Internships offer students a valuable working experience and entry into the labor market. According to a 2019 survey by the National Association of Colleges and Employers (NACE), over 70% of US interns are offered a job following their internship. Internships are therefore an integral part of a well-functioning labor market. Especially as an international student, internships can offer a much needed gateway into a foreign labor market.
First and foremost, we need to recognize that the Netherlands have different types of bachelor programmes, retrieved from the Bachelors Portal. The two main types of higher education institutions offering undergraduate degrees in the Netherlands, namely applied science universities and research universities. Applied Science universities, or Higher Professional Education (HBO) last three or four years studying a field and will always include a work placement. Research universities or University Education (WO) follow the Bologna system and last three years, and they do not usually include work experience in their curriculum. Apart from the main higher education institutions, students can also be found doing a secondary vocational education (MBO) after high school; it is equivalent to junior college education, focusing on vocational training. These three streams of Dutch Tertiary Education would be expected to be ready to enter the job market post graduation.

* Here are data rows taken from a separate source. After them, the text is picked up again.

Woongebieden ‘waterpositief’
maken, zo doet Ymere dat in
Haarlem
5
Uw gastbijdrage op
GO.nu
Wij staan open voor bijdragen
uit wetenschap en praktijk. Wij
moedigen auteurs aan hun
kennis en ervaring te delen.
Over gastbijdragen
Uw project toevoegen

Secondly, it is important to note that the Netherlands is one of the most attractive countries for students all over the world to attend university in, that is mostly due to the amount of the programmes are taught in English. In the academic year of 2017 and 2018, 23% of all bachelor degree programmes and 74% of all masters degree programmes offered by Dutch universities were entirely in English, not to mention the amount of other higher education programmes and vocational schools that are also taught in English. This fact alone attracts internationals to the Netherlands, as they do not need to learn Dutch prior to applying to study there. Specifically, it is reported that over 90,000 international students have been counted in the Netherlands in the last two years, according to Nuffic (The organization of international education in the Netherlands). However, it is important to consider that even though these education institutions are instructed in English, some labor markets either require Dutch proficiency or are centered around Dutch culture.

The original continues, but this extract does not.